Until recently, the idea that someone would falsely admit to a murder or a rape that they didn't commit was considered preposterous, says former Washington, D.C., homicide detective Jim Trainum.

"I always ask people, 'Why would somebody ever confess to a crime they didn't do?' " Trainum says. "What is it we do in that interrogation room that convinces you that it is in your best interest to admit to something that could lead you to the death chamber?"

Trainum was a police officer for 27 years, 17 of them as a homicide detective. Now retired, Trainum serves as a consultant on cold cases and wrongful convictions where he specializes in false confessions.

He says he obtained his first false confession from a suspect just one year into his tenure as a homicide detective.

Trainum says he and his fellow investigators repeatedly ignored evidence that pointed away from the suspect who confessed.

"It's like you're on this speeding train going down the track and it's extremely difficult to get that train to stop," Trainum says. "While you're on that train, you might be getting other leads coming in, other clues about the killer, but because we're so fixated on the suspect, often times those clues go undocumented."

Steven Drizin, a clinical law professor at Northwestern University School of Law and the legal director of the Center on Wrongful Convictions, studied more than 250 cases of proven false confessions. Nearly all false confessions start with the "misclassification error," Drizin says.

"When the police officer enters the interrogation room, they've already presumed that the suspect is guilty based on evidence that has been gathered in the course of the investigation. Often times, it's based on little more than a hunch," Drizin says.

The next error investigators often make is what Drizin calls the "coercion error." It starts when an interrogator begins accusing the suspect of committing the crime.

"Where these interrogations often go awry is when police begin to make implied or direct threats," Drizin says. "They might tell the suspect that a confession will bring leniency or less time in prison. Sometimes they tell a suspect that a conviction is going to bring an extremely harsh consequence, such as the death penalty, or long sentences.
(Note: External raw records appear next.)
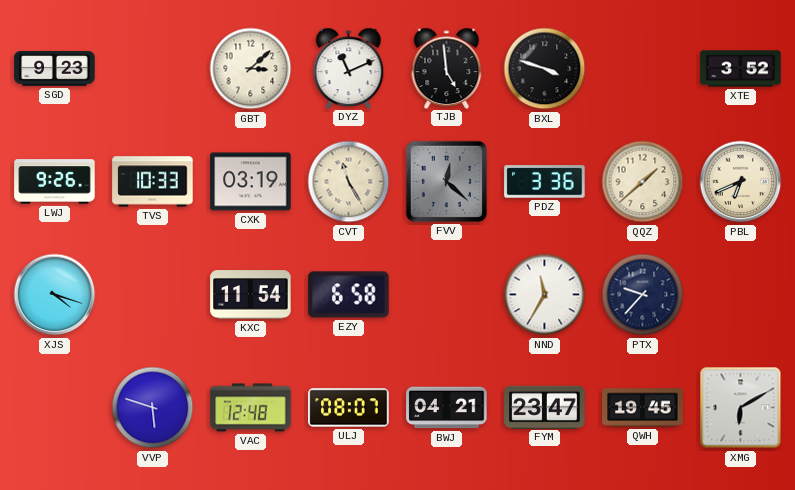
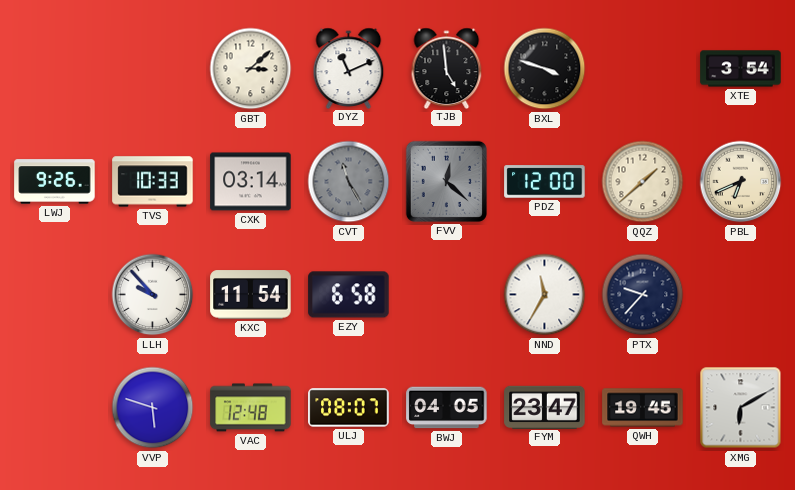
SGD: 9:23 -> none
XTE: 3:52 -> 3:54
CXK: 03:19 -> 03:14
CVT dial: cream -> grey
PDZ: 3:36 -> 12:00
XJS: 4:18 -> none
LLH: none -> 9:53
BWJ: 04:21 -> 04:05
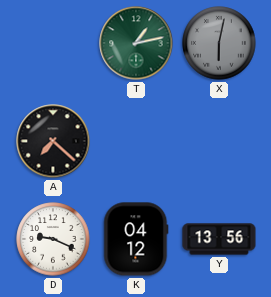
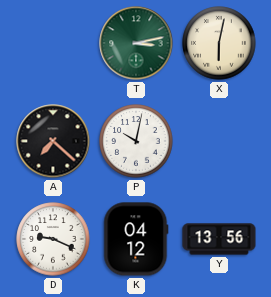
T: 1:13 -> 3:13
X dial: grey -> cream
P: none -> 10:02
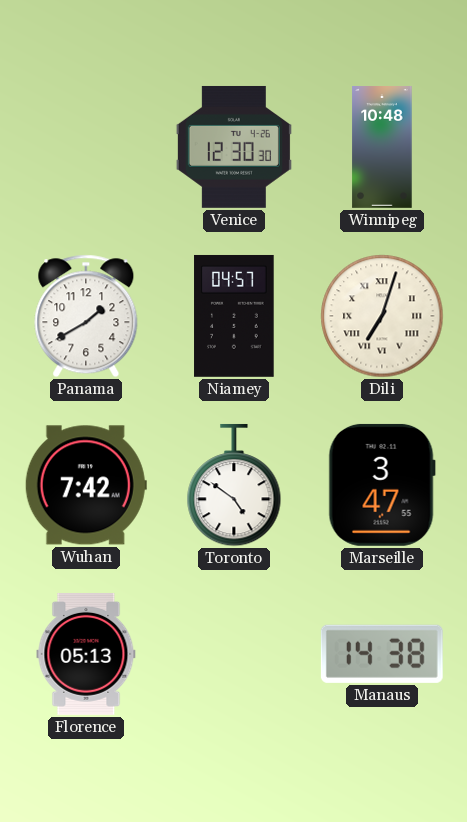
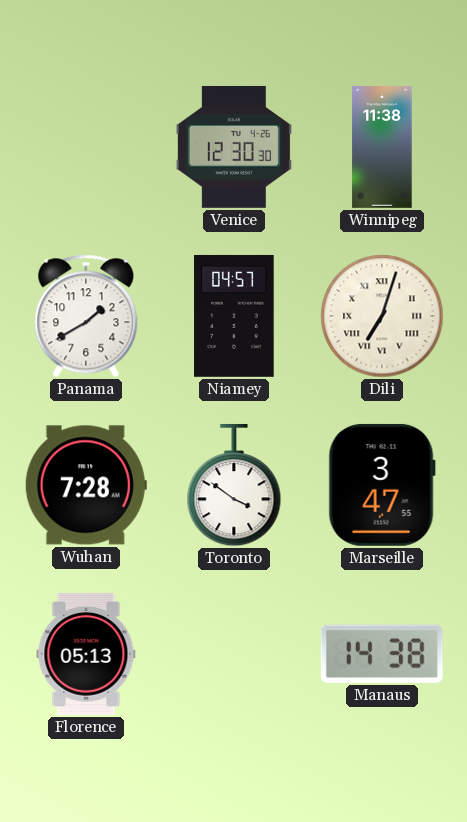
Winnipeg: 10:48 -> 11:38
Wuhan: 7:42 -> 7:28
Toronto: 4:51 -> 3:51
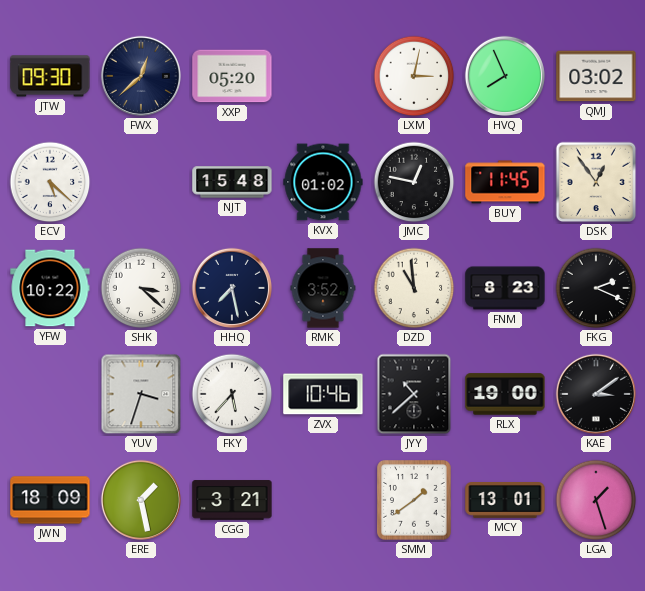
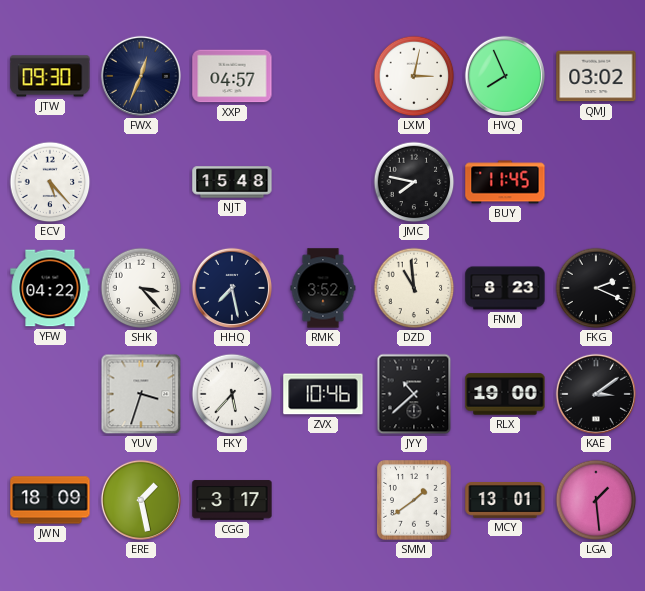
FWX: 12:38 -> 12:34
XXP: 05:20 -> 04:57
ECV: 5:22 -> 5:23
KVX: 01:02 -> none
JMC: 12:47 -> 7:47
DSK: 12:54 -> none
YFW: 10:22 -> 04:22
SHK: 3:22 -> 3:23
CGG: 3:21 -> 3:17
LGA: 1:27 -> 1:29
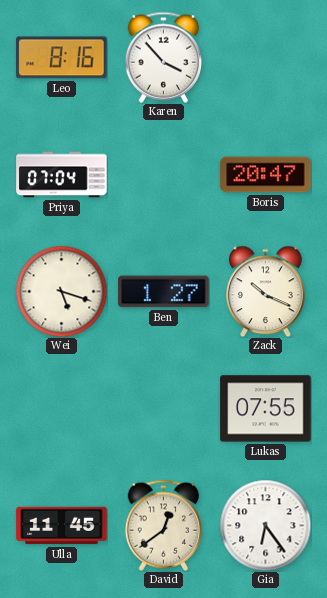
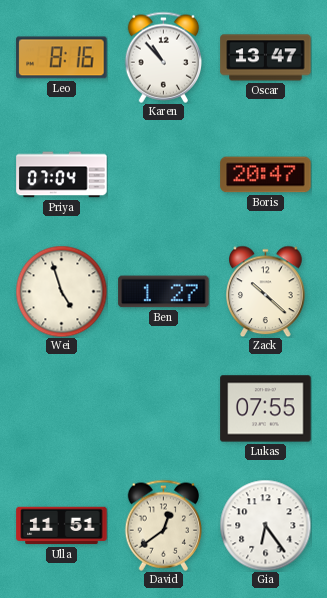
Karen: 3:53 -> 10:53
Oscar: none -> 13:47
Wei: 5:18 -> 4:57
Zack: 10:19 -> 10:22
Ulla: 11:45 -> 11:51
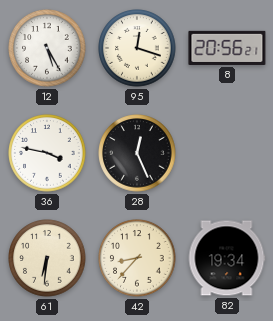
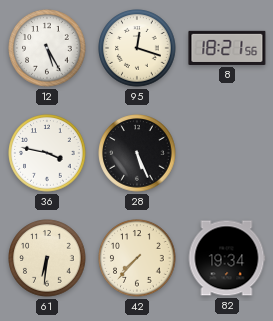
8: 20:56 -> 18:21
28: 12:26 -> 5:26
42: 8:37 -> 7:37
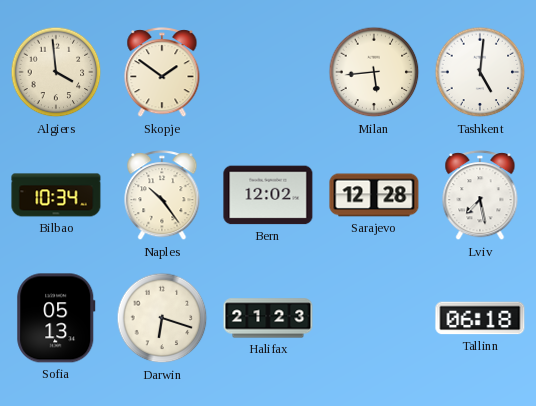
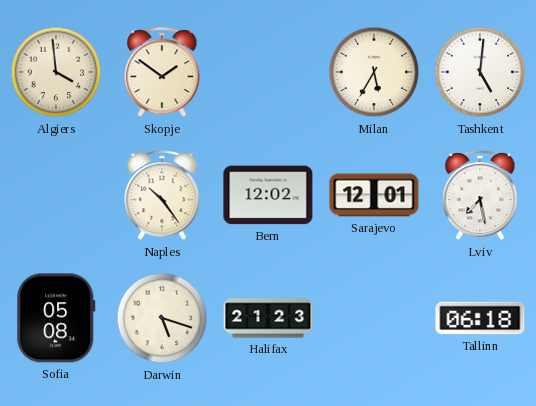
Milan: 5:44 -> 5:35
Bilbao: 10:34 -> none
Sarajevo: 12:28 -> 12:01
Sofia: 05:13 -> 05:08
Darwin: 6:18 -> 5:18
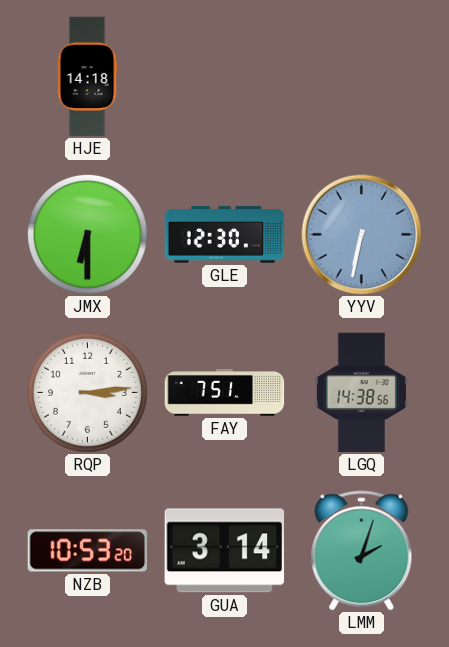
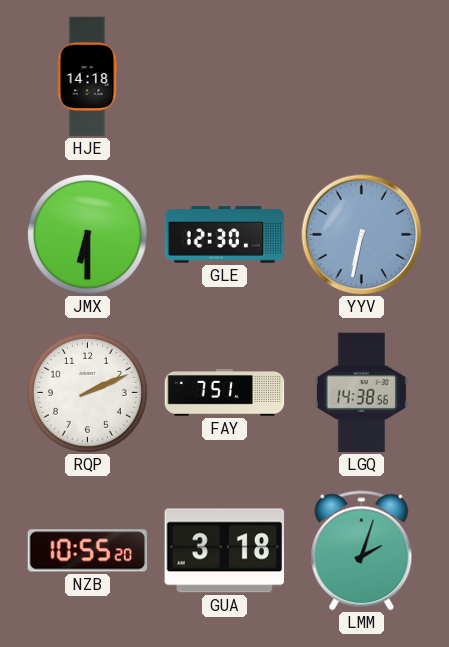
RQP: 3:14 -> 2:11
NZB: 10:53 -> 10:55
GUA: 3:14 -> 3:18
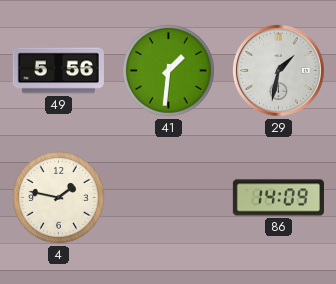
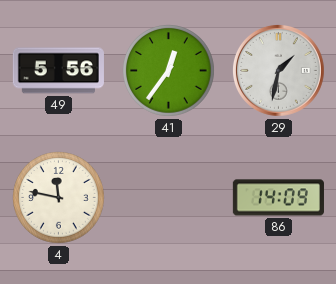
41: 1:31 -> 12:36
4: 1:47 -> 11:47
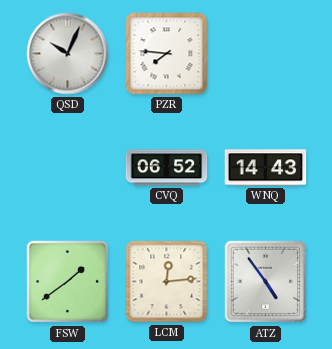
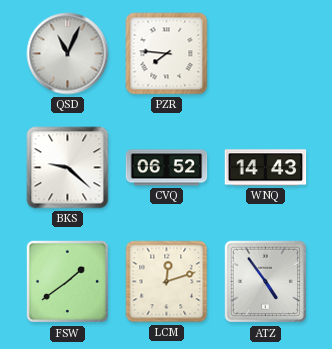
QSD: 10:04 -> 11:04
BKS: none -> 9:22
LCM: 12:14 -> 12:12
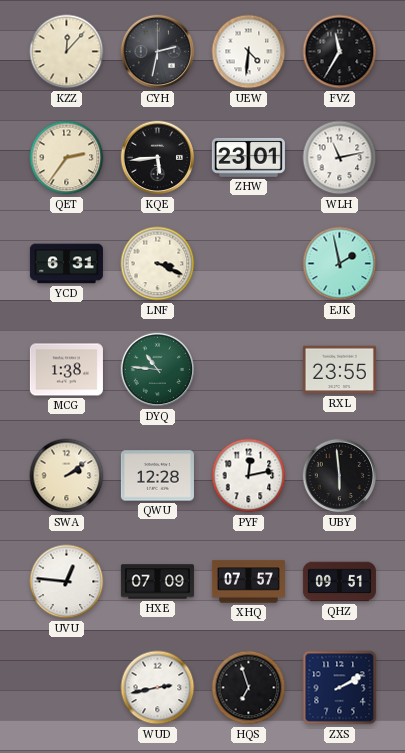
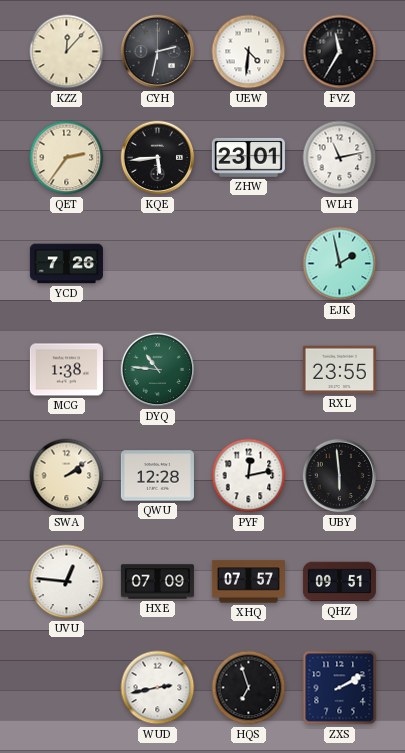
YCD: 6:31 -> 7:26
LNF: 3:19 -> none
Sometimes suspects are told they're going to get raped in prison."

Trainum says police investigators are trained to convince a suspect that the short-term benefit of a confession outweighs the long-term consequences that it might bring.

The third error interrogators often commit, Drizin says, is when interrogators knowingly or unknowingly provide the suspect with key details of the crime.

University of Virginia law professor Brandon Garrett, author of the 2011 book Convicting the Innocent, reviewed 250 cases of people who were exonerated by DNA evidence.

Garrett found that suspects confessed in detail to crimes they didn't commit in 40 of those cases.
None of the interrogations in those cases was recorded in its entirety, Garrett says.

"In cases where the entire interrogation is recorded, it is a lot easier to find out" if interrogators have provided suspects with key details of the crime, Garrett says.

According to Garrett's study, all but two of the 40 false confessions involved such disclosures.

While police and prosecutors told courts and juries that the suspects provided details that only the actual criminal would know, Garrett found that the police investigators divulged those details during the interrogation process.

All three experts agree that false confessions start with improper training. It is not a police or prosecutorial misconduct problem, they say.

"That's what makes these cases so terrifying," Garrett says. "These people are innocent, and yet the cases against them appear to be very strong because what happened in the interrogation room was not documented."

Drizin, Garrett and Trainum say that complete video recordings of police interrogations would help reduce or eliminate wrongful convictions based on false confessions.

"The last thing most law enforcement officers want to do is put an innocent person behind bars," Drizin said.